Top of Supplied records

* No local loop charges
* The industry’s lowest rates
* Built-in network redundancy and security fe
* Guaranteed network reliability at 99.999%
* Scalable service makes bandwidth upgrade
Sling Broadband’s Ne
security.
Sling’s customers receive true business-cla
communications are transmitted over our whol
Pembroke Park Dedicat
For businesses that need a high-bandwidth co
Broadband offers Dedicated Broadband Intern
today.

Bottom of Supplied records
Top of Supplied records

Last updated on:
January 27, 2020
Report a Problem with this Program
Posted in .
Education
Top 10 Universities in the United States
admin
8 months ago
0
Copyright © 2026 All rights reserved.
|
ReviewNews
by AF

Bottom of Supplied records
Top of Supplied records

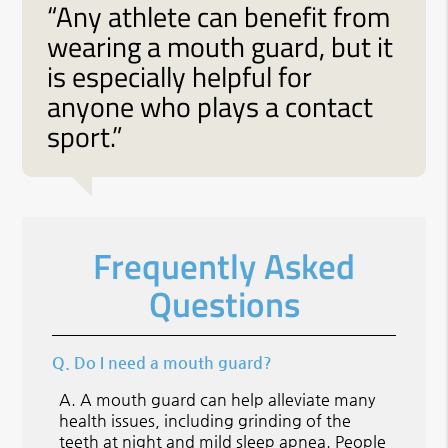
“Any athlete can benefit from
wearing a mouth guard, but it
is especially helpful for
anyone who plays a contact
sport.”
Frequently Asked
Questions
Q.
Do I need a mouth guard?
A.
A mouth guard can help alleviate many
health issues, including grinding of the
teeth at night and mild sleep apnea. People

Bottom of Supplied records

Above this instruction are the records; retype exactly the lines from the one containing "anyone who plays a contact" up to and including the one containing "teeth at night and mild sleep apnea. People".

Completed task:
anyone who plays a contact
sport.”
Frequently Asked
Questions
Q.
Do I need a mouth guard?
A.
A mouth guard can help alleviate many
health issues, including grinding of the
teeth at night and mild sleep apnea. People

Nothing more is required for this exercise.